» **WHAT NEEDS TO BE DONE**
Return every line below as is, leaving out the pictures.

» **SUPPLIED RECORDS**
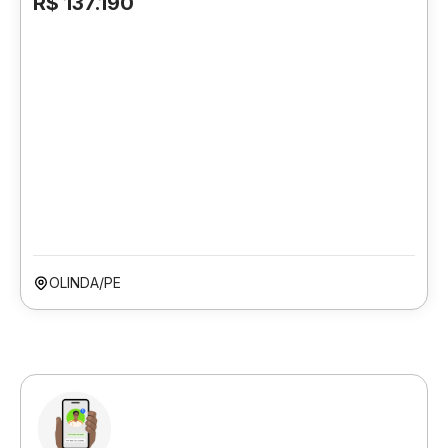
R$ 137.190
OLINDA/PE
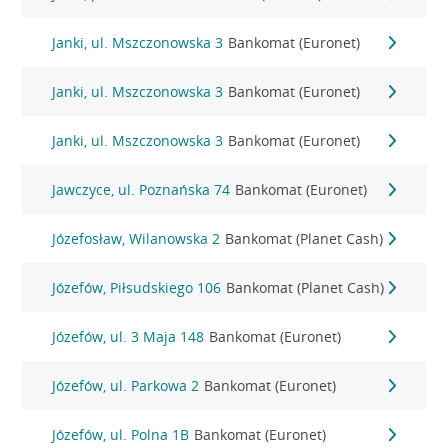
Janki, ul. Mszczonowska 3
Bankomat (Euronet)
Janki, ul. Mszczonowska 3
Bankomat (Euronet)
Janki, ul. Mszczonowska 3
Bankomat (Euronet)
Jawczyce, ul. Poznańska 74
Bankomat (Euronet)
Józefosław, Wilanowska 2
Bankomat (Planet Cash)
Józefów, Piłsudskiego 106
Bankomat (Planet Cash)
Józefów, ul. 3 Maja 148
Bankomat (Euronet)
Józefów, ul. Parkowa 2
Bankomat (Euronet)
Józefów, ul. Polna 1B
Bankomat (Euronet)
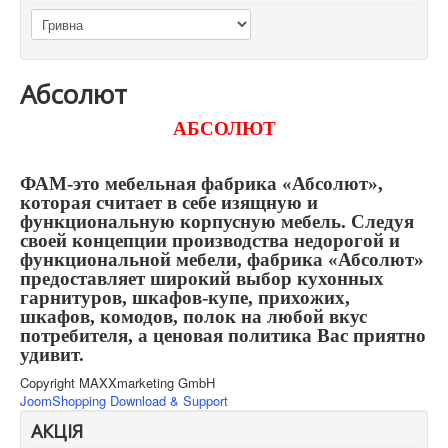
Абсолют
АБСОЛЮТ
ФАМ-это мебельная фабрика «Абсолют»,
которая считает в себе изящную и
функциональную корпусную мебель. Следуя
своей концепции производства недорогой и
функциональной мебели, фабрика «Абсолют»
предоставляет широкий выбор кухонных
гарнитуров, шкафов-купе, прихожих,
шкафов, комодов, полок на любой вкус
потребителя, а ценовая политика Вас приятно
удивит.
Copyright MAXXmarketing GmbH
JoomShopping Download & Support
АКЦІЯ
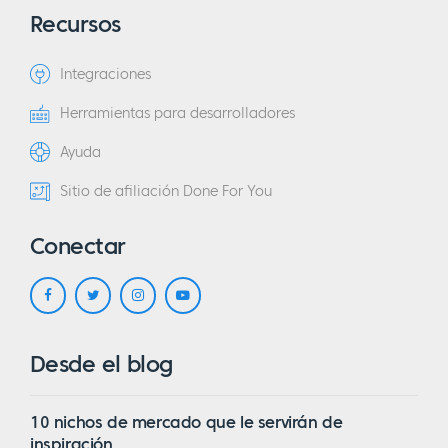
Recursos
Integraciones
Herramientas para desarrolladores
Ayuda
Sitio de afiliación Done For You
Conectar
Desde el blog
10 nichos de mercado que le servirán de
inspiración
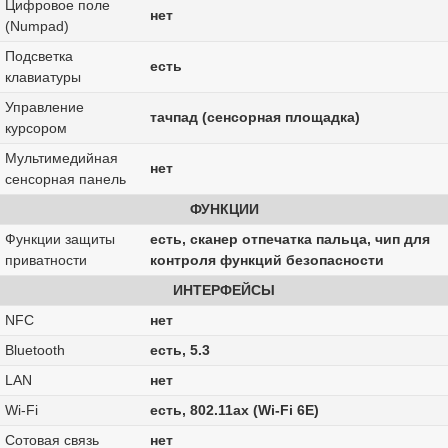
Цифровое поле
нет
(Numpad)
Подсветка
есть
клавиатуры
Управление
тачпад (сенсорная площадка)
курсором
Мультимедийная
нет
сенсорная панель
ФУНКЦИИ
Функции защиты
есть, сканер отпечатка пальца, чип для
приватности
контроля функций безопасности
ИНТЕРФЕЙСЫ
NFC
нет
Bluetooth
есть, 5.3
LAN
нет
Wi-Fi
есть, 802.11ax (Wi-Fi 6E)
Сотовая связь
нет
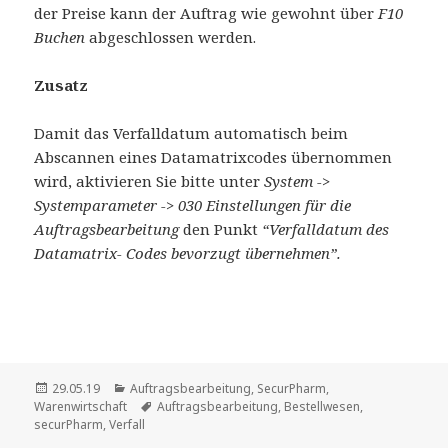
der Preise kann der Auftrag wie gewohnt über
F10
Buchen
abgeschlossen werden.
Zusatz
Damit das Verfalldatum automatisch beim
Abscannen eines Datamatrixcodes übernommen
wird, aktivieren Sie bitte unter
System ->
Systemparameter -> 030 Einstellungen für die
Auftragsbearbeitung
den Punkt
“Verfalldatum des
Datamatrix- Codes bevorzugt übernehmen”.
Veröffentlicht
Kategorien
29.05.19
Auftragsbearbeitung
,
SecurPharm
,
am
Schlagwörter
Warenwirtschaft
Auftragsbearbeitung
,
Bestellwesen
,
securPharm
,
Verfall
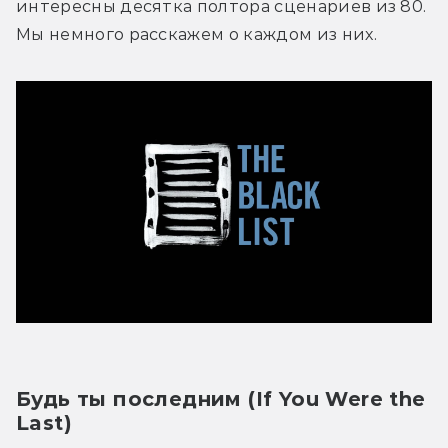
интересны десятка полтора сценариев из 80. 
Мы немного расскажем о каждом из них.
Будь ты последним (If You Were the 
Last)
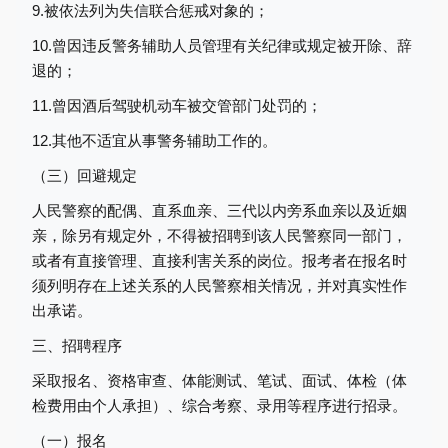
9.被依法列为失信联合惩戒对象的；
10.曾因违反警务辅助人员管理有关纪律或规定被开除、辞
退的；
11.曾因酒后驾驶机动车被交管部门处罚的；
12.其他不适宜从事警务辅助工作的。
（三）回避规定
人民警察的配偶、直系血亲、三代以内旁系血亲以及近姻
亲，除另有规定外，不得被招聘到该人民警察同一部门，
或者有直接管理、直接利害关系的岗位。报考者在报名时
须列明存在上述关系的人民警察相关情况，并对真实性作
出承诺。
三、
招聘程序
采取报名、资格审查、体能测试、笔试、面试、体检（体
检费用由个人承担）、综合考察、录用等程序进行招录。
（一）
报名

» **THE COMPLETED TASK**
R$ 137.190
OLINDA/PE
Janki, ul. Mszczonowska 3
Bankomat (Euronet)
Janki, ul. Mszczonowska 3
Bankomat (Euronet)
Janki, ul. Mszczonowska 3
Bankomat (Euronet)
Jawczyce, ul. Poznańska 74
Bankomat (Euronet)
Józefosław, Wilanowska 2
Bankomat (Planet Cash)
Józefów, Piłsudskiego 106
Bankomat (Planet Cash)
Józefów, ul. 3 Maja 148
Bankomat (Euronet)
Józefów, ul. Parkowa 2
Bankomat (Euronet)
Józefów, ul. Polna 1B
Bankomat (Euronet)
Абсолют
АБСОЛЮТ
ФАМ-это мебельная фабрика «Абсолют»,
которая считает в себе изящную и
функциональную корпусную мебель. Следуя
своей концепции производства недорогой и
функциональной мебели, фабрика «Абсолют»
предоставляет широкий выбор кухонных
гарнитуров, шкафов-купе, прихожих,
шкафов, комодов, полок на любой вкус
потребителя, а ценовая политика Вас приятно
удивит.
Copyright MAXXmarketing GmbH
JoomShopping Download & Support
АКЦІЯ
Recursos
Integraciones
Herramientas para desarrolladores
Ayuda
Sitio de afiliación Done For You
Conectar
Desde el blog
10 nichos de mercado que le servirán de
inspiración
Цифровое поле
нет
(Numpad)
Подсветка
есть
клавиатуры
Управление
тачпад (сенсорная площадка)
курсором
Мультимедийная
нет
сенсорная панель
ФУНКЦИИ
Функции защиты
есть, сканер отпечатка пальца, чип для
приватности
контроля функций безопасности
ИНТЕРФЕЙСЫ
NFC
нет
Bluetooth
есть, 5.3
LAN
нет
Wi-Fi
есть, 802.11ax (Wi-Fi 6E)
Сотовая связь
нет
der Preise kann der Auftrag wie gewohnt über
F10
Buchen
abgeschlossen werden.
Zusatz
Damit das Verfalldatum automatisch beim
Abscannen eines Datamatrixcodes übernommen
wird, aktivieren Sie bitte unter
System ->
Systemparameter -> 030 Einstellungen für die
Auftragsbearbeitung
den Punkt
“Verfalldatum des
Datamatrix- Codes bevorzugt übernehmen”.
Veröffentlicht
Kategorien
29.05.19
Auftragsbearbeitung
,
SecurPharm
,
am
Schlagwörter
Warenwirtschaft
Auftragsbearbeitung
,
Bestellwesen
,
securPharm
,
Verfall
интересны десятка полтора сценариев из 80. 
Мы немного расскажем о каждом из них.
Будь ты последним (If You Were the 
Last)
9.被依法列为失信联合惩戒对象的；
10.曾因违反警务辅助人员管理有关纪律或规定被开除、辞
退的；
11.曾因酒后驾驶机动车被交管部门处罚的；
12.其他不适宜从事警务辅助工作的。
（三）回避规定
人民警察的配偶、直系血亲、三代以内旁系血亲以及近姻
亲，除另有规定外，不得被招聘到该人民警察同一部门，
或者有直接管理、直接利害关系的岗位。报考者在报名时
须列明存在上述关系的人民警察相关情况，并对真实性作
出承诺。
三、
招聘程序
采取报名、资格审查、体能测试、笔试、面试、体检（体
检费用由个人承担）、综合考察、录用等程序进行招录。
（一）
报名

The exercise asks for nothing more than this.